Terminology & Information Model

When biologists define terms in order to describe phenomena and observations, they rely on a background of human experience and intelligence for interpretation. Definitions may be abstract, perhaps correctly reflecting uncertainty of our understanding at the time. Unfortunately, such terms are not readily translatable into an unambiguous representation of knowledge.

For example, “allele” might refer to “an alternative form of a gene or locus” [Wikipedia], “one of two or more forms of the DNA sequence of a particular gene” [ISOGG], or “one of a set of coexisting sequence alleles of a gene” [Sequence Ontology]. Even for human interpretation, these definitions are inconsistent: does the definition precisely describe a specific change on a specific sequence, or, rather, a more general change on an undefined sequence? In addition, all three definitions are inconsistent with the practical need for a way to describe sequence changes outside regions associated with genes.

The computational representation of biological concepts requires translating precise biological definitions into information models and data structures that may be used in software. This translation should result in a representation of information that is consistent with conventional biological understanding and, ideally, be able to accommodate future data as well. The resulting computational representation of information should also be cognizant of computational performance, the minimization of opportunities for misunderstanding, and ease of manipulating and transforming data.

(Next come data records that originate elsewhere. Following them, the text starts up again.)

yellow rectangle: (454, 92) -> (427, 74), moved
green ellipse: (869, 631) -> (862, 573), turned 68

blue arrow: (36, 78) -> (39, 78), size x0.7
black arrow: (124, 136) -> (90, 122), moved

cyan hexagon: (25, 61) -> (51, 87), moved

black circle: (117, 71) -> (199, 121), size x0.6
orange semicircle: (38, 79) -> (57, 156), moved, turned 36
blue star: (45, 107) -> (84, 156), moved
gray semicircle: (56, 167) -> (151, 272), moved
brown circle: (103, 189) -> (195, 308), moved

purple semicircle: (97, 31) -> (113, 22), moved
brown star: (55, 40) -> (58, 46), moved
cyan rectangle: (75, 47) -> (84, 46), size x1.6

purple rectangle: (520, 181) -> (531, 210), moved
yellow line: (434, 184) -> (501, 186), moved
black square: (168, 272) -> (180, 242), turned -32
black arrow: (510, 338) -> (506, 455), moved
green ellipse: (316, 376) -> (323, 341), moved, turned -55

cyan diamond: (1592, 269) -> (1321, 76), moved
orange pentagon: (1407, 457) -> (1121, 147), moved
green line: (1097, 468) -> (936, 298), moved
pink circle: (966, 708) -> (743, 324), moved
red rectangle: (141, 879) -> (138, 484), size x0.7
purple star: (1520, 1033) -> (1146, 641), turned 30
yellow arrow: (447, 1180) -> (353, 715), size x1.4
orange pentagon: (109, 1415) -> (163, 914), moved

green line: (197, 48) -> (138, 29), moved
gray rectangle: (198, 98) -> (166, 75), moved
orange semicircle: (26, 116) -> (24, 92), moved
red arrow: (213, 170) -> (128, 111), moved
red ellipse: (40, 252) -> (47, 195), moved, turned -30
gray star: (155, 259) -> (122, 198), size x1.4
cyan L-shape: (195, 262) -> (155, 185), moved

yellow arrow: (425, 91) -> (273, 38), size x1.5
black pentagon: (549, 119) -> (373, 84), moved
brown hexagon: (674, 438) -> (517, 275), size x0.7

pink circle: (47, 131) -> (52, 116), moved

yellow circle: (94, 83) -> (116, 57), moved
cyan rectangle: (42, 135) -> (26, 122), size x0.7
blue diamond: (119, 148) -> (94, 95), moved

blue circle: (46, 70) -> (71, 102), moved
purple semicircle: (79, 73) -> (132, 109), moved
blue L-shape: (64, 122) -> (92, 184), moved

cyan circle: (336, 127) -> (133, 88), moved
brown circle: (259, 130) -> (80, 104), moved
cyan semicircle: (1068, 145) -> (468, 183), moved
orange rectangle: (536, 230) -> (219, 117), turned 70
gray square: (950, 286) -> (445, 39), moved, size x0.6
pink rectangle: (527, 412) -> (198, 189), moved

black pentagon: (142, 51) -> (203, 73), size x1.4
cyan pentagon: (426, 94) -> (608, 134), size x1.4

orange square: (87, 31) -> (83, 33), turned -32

Accordingly, for each term we define below, we begin by describing the term as used by the genetics and/or bioinformatics communities as available. When a term has multiple such definitions, we explicitly choose one of them for the purposes of computational modelling. We then define the computational definition that reformulates the community definition in terms of information content. Finally, we translate each of these computational definitions into precise specifications for the (information model). Terms are ordered “bottom-up” so that definitions depend only on previously-defined terms.

Note

The keywords “MUST”, “MUST NOT”, “REQUIRED”, “SHALL”, “SHALL NOT”, “SHOULD”, “SHOULD NOT”, “RECOMMENDED”, “MAY”, and “OPTIONAL” in this document are to be interpreted as described in RFC 2119.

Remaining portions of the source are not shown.